* [TASK STATEMENT]:
Go through the entries below. Copy out every line that contains "handle".

[Opening STORED DATA section]

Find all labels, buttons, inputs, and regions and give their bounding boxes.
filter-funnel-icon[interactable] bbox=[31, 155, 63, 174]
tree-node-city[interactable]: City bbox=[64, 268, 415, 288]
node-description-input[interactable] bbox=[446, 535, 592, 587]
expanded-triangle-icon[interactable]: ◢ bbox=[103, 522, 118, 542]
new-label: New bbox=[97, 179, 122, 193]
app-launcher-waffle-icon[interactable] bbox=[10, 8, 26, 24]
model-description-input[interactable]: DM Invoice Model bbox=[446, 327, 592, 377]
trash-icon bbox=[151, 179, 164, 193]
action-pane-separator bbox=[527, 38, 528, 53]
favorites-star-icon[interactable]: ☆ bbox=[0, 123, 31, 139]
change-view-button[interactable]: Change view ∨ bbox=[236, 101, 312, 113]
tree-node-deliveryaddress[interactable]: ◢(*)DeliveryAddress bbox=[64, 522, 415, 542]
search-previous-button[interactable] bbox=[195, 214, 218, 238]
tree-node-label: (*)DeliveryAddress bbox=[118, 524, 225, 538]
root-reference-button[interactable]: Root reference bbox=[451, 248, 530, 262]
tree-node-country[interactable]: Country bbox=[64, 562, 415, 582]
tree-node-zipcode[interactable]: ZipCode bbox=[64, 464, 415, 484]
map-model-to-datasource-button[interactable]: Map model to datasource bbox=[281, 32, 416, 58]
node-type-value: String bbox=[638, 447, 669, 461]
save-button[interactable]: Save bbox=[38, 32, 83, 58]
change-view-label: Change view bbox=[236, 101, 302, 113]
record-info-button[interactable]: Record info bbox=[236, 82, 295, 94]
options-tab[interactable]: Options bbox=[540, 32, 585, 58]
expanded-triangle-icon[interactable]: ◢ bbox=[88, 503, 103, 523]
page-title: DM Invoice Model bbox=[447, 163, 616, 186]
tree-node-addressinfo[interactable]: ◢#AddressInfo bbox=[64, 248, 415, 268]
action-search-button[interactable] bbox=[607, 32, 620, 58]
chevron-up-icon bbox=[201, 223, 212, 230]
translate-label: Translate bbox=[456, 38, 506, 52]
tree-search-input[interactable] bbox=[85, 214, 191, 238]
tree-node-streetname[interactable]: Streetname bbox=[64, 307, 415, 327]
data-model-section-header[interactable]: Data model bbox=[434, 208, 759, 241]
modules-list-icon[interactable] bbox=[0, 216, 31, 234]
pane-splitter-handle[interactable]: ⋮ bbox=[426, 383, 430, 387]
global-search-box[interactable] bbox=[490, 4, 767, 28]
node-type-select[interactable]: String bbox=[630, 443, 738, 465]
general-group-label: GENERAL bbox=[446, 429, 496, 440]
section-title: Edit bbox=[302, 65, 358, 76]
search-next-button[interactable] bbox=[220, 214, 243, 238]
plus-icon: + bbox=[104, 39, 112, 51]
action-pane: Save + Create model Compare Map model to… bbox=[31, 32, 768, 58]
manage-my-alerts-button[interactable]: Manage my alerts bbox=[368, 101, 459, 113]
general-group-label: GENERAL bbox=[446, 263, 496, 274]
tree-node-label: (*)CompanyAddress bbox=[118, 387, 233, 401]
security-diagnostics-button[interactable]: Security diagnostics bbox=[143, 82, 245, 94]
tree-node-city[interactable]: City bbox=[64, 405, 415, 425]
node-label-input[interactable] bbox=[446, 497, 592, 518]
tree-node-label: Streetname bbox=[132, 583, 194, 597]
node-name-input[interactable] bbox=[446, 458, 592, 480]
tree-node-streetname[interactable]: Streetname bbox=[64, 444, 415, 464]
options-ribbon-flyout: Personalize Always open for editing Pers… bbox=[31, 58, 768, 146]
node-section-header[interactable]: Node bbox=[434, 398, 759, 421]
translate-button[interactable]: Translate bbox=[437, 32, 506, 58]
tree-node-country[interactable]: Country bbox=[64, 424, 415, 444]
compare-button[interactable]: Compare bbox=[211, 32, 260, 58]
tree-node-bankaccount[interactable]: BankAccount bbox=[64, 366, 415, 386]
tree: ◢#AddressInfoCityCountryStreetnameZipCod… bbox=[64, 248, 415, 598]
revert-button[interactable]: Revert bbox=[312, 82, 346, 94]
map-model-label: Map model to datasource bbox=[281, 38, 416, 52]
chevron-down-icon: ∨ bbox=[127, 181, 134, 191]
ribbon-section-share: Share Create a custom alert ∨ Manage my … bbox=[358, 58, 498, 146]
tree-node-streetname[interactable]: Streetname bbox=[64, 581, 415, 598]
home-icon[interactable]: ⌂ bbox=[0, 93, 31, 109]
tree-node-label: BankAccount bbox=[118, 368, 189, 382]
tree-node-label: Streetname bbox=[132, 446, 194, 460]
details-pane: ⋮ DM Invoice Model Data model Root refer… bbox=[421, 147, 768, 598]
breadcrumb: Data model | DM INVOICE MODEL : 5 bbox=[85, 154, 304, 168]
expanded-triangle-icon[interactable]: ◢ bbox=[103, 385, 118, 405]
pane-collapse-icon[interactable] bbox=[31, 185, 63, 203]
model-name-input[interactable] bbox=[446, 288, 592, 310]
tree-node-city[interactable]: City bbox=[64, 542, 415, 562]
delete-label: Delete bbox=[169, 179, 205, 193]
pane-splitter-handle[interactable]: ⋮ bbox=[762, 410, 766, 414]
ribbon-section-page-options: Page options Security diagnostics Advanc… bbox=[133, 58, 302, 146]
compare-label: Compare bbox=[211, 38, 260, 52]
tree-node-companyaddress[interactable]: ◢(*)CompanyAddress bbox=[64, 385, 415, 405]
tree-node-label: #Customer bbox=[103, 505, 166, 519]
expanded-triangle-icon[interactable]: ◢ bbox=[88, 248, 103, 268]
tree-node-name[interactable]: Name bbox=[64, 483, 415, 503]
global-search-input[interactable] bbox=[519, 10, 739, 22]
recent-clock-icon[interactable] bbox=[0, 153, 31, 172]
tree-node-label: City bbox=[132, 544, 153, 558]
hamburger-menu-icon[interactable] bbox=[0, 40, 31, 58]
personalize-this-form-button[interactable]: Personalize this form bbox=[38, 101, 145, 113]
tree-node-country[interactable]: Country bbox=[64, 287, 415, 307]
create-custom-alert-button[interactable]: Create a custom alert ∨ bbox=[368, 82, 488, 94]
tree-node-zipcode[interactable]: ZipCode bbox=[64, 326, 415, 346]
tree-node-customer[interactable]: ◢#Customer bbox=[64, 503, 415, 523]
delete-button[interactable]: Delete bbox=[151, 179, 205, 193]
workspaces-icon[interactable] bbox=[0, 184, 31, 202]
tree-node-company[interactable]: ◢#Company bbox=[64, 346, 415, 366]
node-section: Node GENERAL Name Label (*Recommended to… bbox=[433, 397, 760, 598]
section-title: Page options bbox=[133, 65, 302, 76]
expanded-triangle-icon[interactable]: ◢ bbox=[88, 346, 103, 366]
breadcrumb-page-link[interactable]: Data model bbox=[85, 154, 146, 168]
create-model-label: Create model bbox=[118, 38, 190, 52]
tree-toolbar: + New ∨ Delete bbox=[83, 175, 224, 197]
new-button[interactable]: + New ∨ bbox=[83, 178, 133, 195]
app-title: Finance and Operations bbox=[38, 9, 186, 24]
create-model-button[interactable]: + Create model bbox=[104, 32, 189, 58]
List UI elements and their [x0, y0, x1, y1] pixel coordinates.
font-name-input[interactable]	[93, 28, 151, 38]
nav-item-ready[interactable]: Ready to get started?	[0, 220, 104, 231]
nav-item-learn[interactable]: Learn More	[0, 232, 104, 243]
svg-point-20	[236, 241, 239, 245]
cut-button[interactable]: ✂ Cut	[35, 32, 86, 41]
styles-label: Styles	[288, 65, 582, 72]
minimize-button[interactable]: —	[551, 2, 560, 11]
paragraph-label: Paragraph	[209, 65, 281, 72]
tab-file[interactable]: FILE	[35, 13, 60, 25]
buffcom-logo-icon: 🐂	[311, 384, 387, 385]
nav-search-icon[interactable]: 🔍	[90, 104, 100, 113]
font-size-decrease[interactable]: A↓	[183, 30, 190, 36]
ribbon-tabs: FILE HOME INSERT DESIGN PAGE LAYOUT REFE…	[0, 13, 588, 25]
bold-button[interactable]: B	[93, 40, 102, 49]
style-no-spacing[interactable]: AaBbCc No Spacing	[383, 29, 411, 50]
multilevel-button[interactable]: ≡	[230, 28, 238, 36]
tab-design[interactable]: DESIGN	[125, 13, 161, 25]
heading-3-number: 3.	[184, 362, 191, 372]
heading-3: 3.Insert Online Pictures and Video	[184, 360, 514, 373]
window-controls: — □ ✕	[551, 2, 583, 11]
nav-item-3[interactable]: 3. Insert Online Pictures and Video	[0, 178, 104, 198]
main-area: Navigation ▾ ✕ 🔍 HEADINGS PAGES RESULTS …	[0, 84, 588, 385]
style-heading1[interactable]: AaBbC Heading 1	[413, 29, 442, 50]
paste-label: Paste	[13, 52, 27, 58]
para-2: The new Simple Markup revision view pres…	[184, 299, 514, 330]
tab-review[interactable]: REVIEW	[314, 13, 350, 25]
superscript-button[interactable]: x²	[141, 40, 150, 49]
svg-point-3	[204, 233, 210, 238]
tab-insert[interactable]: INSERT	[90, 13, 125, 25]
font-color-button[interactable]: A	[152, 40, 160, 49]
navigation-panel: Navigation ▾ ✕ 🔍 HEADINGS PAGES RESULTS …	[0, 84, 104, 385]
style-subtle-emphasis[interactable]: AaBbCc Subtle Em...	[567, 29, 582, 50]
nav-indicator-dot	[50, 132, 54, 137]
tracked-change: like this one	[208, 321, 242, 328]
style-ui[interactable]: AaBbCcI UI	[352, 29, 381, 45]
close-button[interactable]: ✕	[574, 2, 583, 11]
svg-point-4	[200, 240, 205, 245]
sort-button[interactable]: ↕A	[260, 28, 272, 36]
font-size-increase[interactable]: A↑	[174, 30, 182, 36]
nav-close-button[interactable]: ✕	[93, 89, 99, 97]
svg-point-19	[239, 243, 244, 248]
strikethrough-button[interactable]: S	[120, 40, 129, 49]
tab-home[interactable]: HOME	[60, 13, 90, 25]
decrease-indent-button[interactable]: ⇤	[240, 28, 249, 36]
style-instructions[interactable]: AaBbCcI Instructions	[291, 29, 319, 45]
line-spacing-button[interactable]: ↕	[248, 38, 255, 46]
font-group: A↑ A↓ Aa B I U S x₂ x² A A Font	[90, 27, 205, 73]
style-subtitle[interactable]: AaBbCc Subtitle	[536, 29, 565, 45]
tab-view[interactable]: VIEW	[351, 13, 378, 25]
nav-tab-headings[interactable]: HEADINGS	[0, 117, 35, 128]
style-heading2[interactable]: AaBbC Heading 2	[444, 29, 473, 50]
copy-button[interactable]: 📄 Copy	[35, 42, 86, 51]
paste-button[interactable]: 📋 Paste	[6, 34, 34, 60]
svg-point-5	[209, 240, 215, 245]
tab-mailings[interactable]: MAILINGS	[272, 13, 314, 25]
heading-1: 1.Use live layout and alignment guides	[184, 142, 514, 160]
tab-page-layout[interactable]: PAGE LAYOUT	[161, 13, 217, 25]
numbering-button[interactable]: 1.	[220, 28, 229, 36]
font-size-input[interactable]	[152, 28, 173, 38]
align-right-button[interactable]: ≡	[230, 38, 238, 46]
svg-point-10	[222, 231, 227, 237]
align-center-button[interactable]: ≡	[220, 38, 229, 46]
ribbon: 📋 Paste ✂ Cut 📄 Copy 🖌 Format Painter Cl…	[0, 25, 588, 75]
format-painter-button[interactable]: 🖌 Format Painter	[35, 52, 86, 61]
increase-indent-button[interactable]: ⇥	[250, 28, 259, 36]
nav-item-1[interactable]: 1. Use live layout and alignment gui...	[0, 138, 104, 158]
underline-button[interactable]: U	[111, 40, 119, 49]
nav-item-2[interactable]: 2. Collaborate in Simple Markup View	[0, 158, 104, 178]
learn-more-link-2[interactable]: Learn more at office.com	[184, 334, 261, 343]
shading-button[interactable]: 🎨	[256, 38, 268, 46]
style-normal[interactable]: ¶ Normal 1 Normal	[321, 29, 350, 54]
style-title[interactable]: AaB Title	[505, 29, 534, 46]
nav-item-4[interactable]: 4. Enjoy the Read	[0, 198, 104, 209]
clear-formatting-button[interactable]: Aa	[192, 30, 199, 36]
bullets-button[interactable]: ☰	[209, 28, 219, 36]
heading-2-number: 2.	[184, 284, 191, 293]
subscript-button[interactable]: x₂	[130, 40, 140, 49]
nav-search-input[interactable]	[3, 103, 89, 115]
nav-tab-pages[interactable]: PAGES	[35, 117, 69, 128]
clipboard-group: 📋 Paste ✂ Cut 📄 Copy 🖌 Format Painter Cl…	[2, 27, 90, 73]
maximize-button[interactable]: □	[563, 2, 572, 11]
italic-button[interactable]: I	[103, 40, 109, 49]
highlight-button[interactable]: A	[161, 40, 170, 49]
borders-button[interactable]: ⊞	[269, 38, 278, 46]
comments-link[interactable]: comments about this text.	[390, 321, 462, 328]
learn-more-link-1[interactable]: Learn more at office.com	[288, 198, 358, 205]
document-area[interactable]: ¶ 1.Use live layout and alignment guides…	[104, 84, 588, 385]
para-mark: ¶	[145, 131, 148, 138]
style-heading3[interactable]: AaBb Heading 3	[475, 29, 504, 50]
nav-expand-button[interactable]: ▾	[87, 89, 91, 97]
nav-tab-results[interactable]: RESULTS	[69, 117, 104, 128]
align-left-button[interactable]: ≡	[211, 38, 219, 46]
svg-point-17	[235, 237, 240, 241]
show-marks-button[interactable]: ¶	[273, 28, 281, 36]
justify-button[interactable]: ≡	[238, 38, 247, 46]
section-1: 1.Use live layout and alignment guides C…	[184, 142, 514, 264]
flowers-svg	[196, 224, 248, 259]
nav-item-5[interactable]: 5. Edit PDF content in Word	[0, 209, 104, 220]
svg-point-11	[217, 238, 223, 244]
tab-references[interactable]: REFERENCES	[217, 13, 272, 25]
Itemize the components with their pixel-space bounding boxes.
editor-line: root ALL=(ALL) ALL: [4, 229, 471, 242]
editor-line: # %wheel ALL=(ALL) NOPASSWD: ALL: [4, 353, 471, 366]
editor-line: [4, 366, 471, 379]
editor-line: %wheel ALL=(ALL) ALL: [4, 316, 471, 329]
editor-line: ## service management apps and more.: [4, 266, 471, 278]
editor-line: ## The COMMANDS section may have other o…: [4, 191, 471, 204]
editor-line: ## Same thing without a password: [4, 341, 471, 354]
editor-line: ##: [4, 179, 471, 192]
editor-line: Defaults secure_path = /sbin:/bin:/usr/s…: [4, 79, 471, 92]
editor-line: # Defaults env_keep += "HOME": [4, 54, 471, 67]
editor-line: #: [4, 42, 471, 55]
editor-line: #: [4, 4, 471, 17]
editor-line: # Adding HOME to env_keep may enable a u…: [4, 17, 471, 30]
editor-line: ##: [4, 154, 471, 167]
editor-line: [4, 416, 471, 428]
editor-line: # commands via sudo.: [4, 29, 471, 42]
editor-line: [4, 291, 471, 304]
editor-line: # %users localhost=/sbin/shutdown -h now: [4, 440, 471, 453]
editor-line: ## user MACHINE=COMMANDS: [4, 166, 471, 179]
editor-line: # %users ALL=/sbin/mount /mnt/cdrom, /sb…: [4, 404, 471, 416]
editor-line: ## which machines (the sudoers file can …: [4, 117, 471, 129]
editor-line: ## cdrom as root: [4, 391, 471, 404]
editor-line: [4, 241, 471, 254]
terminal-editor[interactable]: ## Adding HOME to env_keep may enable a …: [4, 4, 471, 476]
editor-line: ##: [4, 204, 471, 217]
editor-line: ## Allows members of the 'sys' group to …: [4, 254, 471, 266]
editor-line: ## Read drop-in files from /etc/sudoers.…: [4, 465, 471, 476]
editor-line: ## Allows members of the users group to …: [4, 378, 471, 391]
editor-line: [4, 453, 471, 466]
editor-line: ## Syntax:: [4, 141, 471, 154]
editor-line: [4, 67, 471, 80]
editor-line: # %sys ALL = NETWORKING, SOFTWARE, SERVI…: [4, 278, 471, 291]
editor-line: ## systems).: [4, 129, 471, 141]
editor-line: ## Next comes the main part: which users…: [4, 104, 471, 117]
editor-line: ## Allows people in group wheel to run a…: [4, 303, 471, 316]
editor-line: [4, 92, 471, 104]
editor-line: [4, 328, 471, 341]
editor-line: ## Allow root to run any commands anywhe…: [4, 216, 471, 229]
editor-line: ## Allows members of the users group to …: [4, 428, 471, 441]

[Closing STORED DATA section]

* [PROBLEM SOLUTION]:
pane-splitter-handle[interactable]: ⋮ bbox=[426, 383, 430, 387]
pane-splitter-handle[interactable]: ⋮ bbox=[762, 410, 766, 414]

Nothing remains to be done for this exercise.